The whys and hows of cutting what a watt costs

Applied Materials’ venture into providing manufacturing equipment for the solar panel industry is part of a surge of interest in Silicon Valley in the alternative energy.

Venture capitalists have funded start-ups trying new materials and methods to convert the sun’s rays into electricity, while Cypress Semiconductor span off solar-panel provider SunPower in 2005.

Google has the largest solar panel installation of any US corporate campus and has launched an initiative to explore solar thermal power – concentrating the sun’s heat to produce electricity.

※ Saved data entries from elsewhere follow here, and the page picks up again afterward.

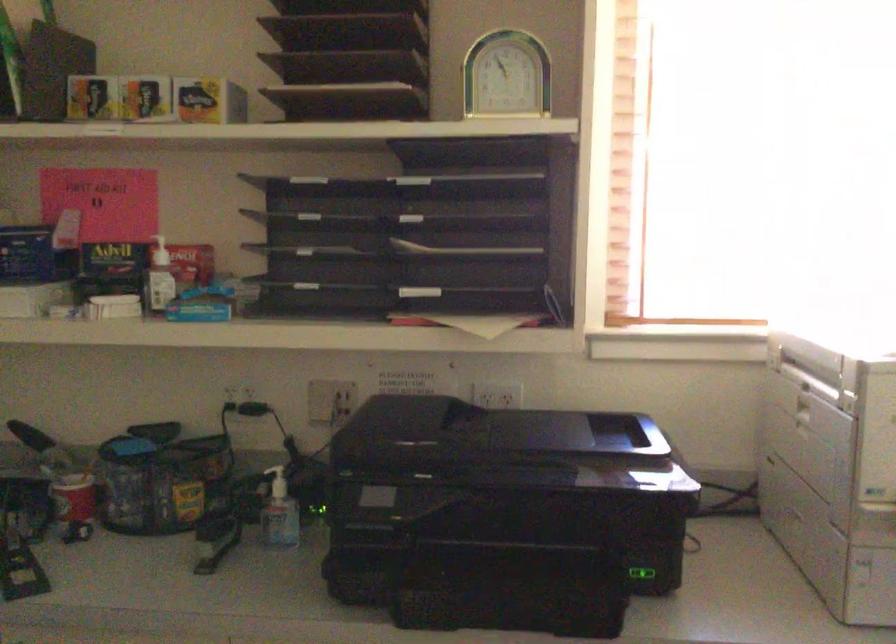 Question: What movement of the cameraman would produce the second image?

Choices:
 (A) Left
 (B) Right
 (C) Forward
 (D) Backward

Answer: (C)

With silicon currently the key material used in both semiconductors and solar panels, the Valley is in a good position to put its expertise to good use.

Mike Splinter, Applied’s chief executive and a Valley veteran, says solar reminds him of the early days of semis.

“People are jockeying for position; there are different technologies and materials and we are feeling our way,” he says.

“As the cost comes down, the solar market should scale much faster as there’s a huge market electricity, whereas then there was no computer market.”

According to Citigroup analyst Tim Arcuri: “There’s going to be a shake-out, with there being four or five different technologies and their different supply chains. But when there’s a scrum like this, I would not bet against the Valley.”

Paula Mints, solar analyst at Navigant Consulting, offers a different perspective: “Silicon Valley is a marketing term.

“I don’t think we have any more sand or processed sand than anywhere else. But we do have an area that draws interesting, capable, brilliant people to it.”